Malih Rupa tidak lepas dari inspirasi Sitok kala mendapati sebuah panci alumunium bekas yang teronggok di antara rumpun empon-empon dan kembang perdu liar. Saat itu dia berada di tengah perkabungan kepergian kakaknya di Blora pada 2017. Saat para pelayat berdatangan dan berkhidmat, sementara di dapur padat oleh kesibukan masak memasak; Sitok melihat panci alumunium bekas yang telah kumal, renyuk dan rongsok.

Wujud panci bekas itu memancing asosiasinya tentang lapisan batuan, bukit, tebing cadas, hingga liuk lembah dan rongga-rongga gua bawah tanah. ’’Semua itu mengingatkan pada lukisan-lukisan bertekstur yang telah saya buat,’’ terang Sitok dalam catatan pamerannya.  Terutama pada tekstur tipis pada sebagian lukisan seri Chaosmos atau pada tekstur tebal di hampir seluruh seri Soulscape yang semuanya dipamerkan di Langit Art Space, Yogyakarta pada 2017 lalu.

Sitok membutuhkan waktu untuk menguji wujud inspirasi dan gagasan yang didapatnya dari panci alumunium bekas itu. Mula-mula, dia menciptakan dua lukisan berukuran 200 x 250 cm yang memanfaatkan alumunium bekas sebagai medianya.

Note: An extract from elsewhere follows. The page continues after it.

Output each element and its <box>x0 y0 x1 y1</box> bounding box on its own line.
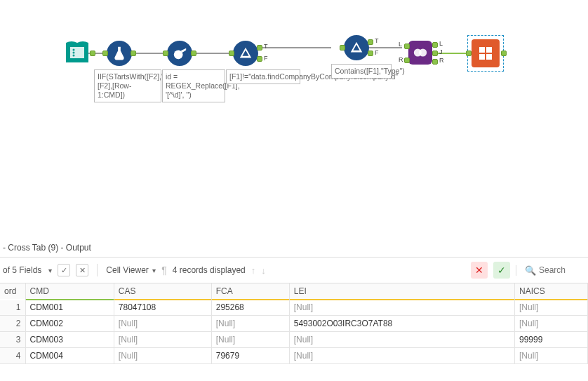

Keduanya menjadi medan eksplorasi dan percobaan Sitok untuk menguji bagaimana alumunium dapat menyatu dengan unsur-unsur lain yang membangun karya. Dua karya itu lantas sengaja Sitok diamkan sambil terus dia amati.

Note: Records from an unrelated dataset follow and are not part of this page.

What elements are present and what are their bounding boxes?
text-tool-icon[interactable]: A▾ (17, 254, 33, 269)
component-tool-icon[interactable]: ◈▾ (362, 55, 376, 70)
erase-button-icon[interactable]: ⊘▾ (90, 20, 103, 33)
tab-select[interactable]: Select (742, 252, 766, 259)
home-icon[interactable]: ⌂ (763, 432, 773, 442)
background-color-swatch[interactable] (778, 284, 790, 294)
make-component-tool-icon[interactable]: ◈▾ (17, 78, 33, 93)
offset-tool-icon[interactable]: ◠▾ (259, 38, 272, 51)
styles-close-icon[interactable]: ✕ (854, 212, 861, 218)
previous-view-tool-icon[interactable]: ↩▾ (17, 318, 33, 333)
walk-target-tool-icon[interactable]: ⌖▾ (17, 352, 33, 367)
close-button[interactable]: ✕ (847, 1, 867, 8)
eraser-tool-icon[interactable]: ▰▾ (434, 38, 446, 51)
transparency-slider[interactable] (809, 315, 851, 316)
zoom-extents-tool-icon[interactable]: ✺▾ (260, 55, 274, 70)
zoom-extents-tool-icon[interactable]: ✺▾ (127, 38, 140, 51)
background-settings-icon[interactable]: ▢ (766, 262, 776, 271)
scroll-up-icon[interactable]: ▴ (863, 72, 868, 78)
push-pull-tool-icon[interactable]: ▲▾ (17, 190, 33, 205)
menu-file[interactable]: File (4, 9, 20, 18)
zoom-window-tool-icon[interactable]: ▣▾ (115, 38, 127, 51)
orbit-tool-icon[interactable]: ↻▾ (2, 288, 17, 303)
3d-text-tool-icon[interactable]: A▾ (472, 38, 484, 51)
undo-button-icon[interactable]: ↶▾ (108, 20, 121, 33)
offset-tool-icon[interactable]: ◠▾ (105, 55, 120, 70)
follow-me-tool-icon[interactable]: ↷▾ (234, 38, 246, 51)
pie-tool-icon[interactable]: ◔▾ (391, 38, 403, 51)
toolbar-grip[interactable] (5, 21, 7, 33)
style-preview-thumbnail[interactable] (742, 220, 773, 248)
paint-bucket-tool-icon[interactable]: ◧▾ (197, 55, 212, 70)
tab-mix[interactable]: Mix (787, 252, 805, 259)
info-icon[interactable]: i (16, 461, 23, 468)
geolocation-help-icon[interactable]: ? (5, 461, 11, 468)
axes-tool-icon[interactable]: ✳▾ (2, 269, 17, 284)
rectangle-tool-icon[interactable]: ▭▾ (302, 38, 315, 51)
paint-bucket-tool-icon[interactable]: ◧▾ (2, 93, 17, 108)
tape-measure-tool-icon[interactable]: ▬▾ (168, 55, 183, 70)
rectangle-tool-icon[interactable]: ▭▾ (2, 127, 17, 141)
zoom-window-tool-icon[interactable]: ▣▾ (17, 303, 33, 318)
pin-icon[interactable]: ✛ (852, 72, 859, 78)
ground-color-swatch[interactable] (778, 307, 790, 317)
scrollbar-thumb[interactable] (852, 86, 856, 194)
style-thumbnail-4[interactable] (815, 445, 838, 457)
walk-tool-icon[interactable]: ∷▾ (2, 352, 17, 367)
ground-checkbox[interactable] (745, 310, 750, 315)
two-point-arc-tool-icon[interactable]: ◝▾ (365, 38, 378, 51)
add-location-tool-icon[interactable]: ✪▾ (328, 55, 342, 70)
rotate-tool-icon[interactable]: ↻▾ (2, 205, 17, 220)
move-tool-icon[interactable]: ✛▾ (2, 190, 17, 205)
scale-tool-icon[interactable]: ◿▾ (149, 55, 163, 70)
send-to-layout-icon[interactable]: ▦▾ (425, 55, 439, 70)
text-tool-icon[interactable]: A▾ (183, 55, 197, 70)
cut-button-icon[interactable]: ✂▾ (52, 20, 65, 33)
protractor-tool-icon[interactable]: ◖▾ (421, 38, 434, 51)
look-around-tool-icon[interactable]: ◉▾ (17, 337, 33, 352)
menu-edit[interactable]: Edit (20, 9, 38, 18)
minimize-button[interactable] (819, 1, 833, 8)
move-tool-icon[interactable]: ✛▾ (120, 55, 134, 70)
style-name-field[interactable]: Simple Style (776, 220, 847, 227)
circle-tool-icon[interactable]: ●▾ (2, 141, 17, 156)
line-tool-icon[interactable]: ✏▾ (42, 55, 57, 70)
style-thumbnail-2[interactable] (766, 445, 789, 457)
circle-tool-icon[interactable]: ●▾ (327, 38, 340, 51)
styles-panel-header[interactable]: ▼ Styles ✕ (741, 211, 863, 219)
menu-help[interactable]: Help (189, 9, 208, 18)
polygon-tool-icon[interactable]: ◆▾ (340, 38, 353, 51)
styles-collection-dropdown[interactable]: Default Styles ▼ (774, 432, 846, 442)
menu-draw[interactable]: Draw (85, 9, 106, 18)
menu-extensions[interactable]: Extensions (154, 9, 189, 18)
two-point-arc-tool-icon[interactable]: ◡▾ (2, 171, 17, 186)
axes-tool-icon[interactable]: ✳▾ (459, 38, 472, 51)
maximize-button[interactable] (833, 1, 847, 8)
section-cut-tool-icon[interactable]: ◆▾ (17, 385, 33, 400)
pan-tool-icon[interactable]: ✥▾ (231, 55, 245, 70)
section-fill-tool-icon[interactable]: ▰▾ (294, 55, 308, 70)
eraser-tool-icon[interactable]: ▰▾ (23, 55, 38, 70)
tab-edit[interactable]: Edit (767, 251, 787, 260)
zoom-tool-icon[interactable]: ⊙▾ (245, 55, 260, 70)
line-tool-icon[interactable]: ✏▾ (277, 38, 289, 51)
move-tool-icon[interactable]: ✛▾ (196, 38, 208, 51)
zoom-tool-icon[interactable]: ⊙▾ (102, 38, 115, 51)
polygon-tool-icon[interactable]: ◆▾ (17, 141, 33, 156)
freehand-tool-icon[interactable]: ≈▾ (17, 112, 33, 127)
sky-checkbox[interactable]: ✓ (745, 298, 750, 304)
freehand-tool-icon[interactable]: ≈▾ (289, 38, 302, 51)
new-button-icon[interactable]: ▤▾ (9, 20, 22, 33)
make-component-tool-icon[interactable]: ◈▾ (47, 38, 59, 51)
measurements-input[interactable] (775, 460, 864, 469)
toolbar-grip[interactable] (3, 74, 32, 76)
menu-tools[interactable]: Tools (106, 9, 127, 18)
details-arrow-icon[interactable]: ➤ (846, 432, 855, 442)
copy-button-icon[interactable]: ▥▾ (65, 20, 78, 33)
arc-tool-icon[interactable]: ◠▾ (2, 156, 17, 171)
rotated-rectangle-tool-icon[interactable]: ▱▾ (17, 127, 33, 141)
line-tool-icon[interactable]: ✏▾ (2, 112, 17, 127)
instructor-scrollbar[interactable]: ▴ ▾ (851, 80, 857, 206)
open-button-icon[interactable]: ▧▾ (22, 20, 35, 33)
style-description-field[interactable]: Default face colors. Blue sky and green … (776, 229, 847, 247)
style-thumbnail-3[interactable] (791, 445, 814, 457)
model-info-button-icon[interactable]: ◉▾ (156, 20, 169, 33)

Pengamatan pada dua karya itu Sitok lakukan selama hampir tiga tahun. Proses ini bersamaan dengan keasyikan Sitok menelisik wacana deskilled art yang disuarakan seniman Australia, Ian Burn. ’’Bagi saya gagasan itu sungguh menarik,’’ kata Sitok. Meminjam konsep dalam Sosiologi, gagasan ini percaya pada kebebasan kreator lepas dari kebakuan konvensi penciptaan sebuah karya, baik dalam hal teknis maupun pilihan media.

’’Malih Rupa mencoba menawarkan pemaknaan kembali atas yang silam, termasuk yang usang dan terbuang dengan perwujudan baru,’’ terang Sitok. Karya-karya dalam pameran ini semuanya menampilkan alumunium bekas sebagai bagian penting. Semuanya berasal dari perkakas alumunium yang lazim ditemukan dalam keseharian seperti saringan penggorengan, dandang, cerek, wajan, panci, dan lain-lain.

Butuh tenaga ekstra untuk mengumpulkan perkakas bekas itu dari bedeng-bedeng penampung rongsokan. Maklum, alumunium bekas dalam bentuk apa pun selalu menjadi komoditas primadona di perdagangan barang rongsok. Sitok mau tak mau harus bersaing dengan para bos rombengan yang selalu cekatan membidik alumunium.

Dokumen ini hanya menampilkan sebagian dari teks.